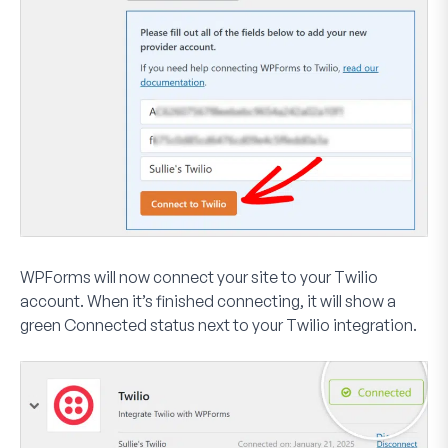
WPForms will now connect your site to your Twilio
account. When it’s finished connecting, it will show a
green
Connected
status next to your Twilio integration.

---

[PROMPT]: Whenever the string "your" shows up in a line of the entries, copy that line.

[TASK ANSWER]:
WPForms will now connect your site to your Twilio
status next to your Twilio integration.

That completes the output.